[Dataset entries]
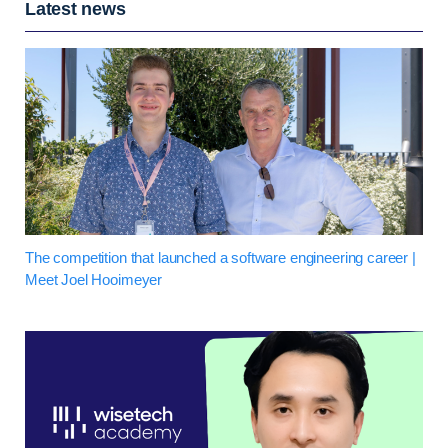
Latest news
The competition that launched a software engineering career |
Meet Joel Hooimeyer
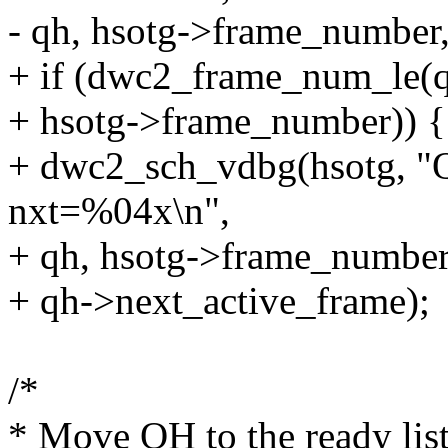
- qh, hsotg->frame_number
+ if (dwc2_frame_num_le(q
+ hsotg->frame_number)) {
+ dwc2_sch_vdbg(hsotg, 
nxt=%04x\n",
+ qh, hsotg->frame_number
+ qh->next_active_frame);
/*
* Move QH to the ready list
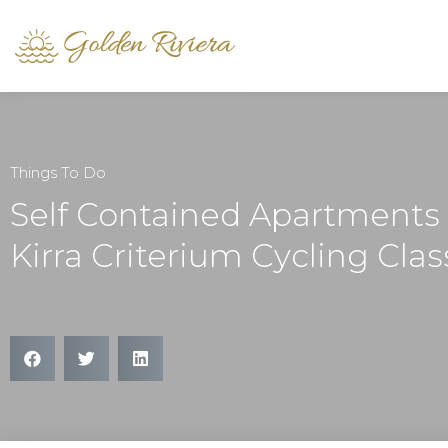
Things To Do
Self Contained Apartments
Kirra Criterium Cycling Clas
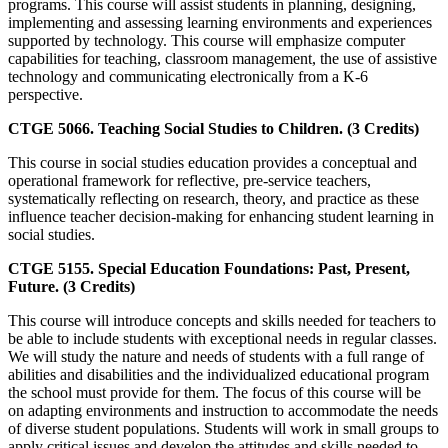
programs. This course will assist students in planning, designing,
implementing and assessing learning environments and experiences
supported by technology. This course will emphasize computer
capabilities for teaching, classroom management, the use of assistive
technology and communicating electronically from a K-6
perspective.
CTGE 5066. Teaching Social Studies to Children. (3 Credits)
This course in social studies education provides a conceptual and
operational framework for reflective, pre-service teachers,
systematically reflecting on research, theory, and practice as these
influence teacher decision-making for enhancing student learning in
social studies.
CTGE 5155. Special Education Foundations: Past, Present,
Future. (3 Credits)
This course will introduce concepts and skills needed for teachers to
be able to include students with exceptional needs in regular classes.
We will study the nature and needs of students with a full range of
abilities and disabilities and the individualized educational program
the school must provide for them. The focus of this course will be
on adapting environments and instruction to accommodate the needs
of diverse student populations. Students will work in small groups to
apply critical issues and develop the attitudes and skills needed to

...

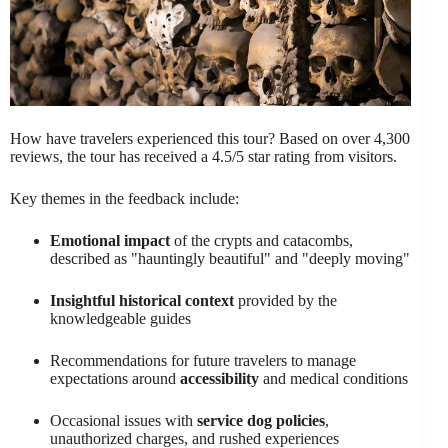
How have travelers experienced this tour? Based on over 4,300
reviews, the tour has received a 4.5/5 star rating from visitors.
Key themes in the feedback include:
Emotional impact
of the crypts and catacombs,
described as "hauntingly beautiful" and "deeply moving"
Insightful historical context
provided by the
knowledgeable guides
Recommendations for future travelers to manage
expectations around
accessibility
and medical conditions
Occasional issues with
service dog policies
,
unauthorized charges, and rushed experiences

...

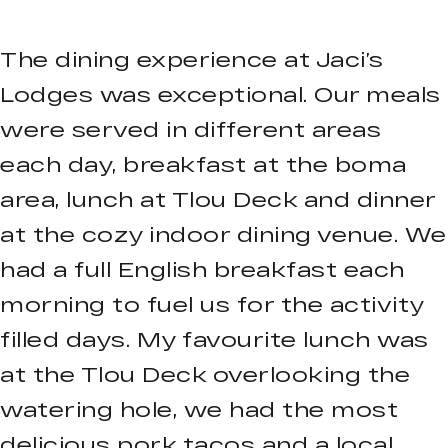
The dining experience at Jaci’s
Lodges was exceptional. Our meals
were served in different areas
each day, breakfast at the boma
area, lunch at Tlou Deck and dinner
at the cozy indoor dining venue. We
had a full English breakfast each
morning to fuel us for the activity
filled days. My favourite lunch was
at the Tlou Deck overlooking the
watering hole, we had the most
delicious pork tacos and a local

WORK INSTRUCTIONS: Return, unchanged, the run of lines above that opens with the line containing "Key themes in" and closes with the line containing "unauthorized charges, and rushed experiences". Include both.

TASK SOLUTION:
Key themes in the feedback include:
Emotional impact
of the crypts and catacombs,
described as "hauntingly beautiful" and "deeply moving"
Insightful historical context
provided by the
knowledgeable guides
Recommendations for future travelers to manage
expectations around
accessibility
and medical conditions
Occasional issues with
service dog policies
,
unauthorized charges, and rushed experiences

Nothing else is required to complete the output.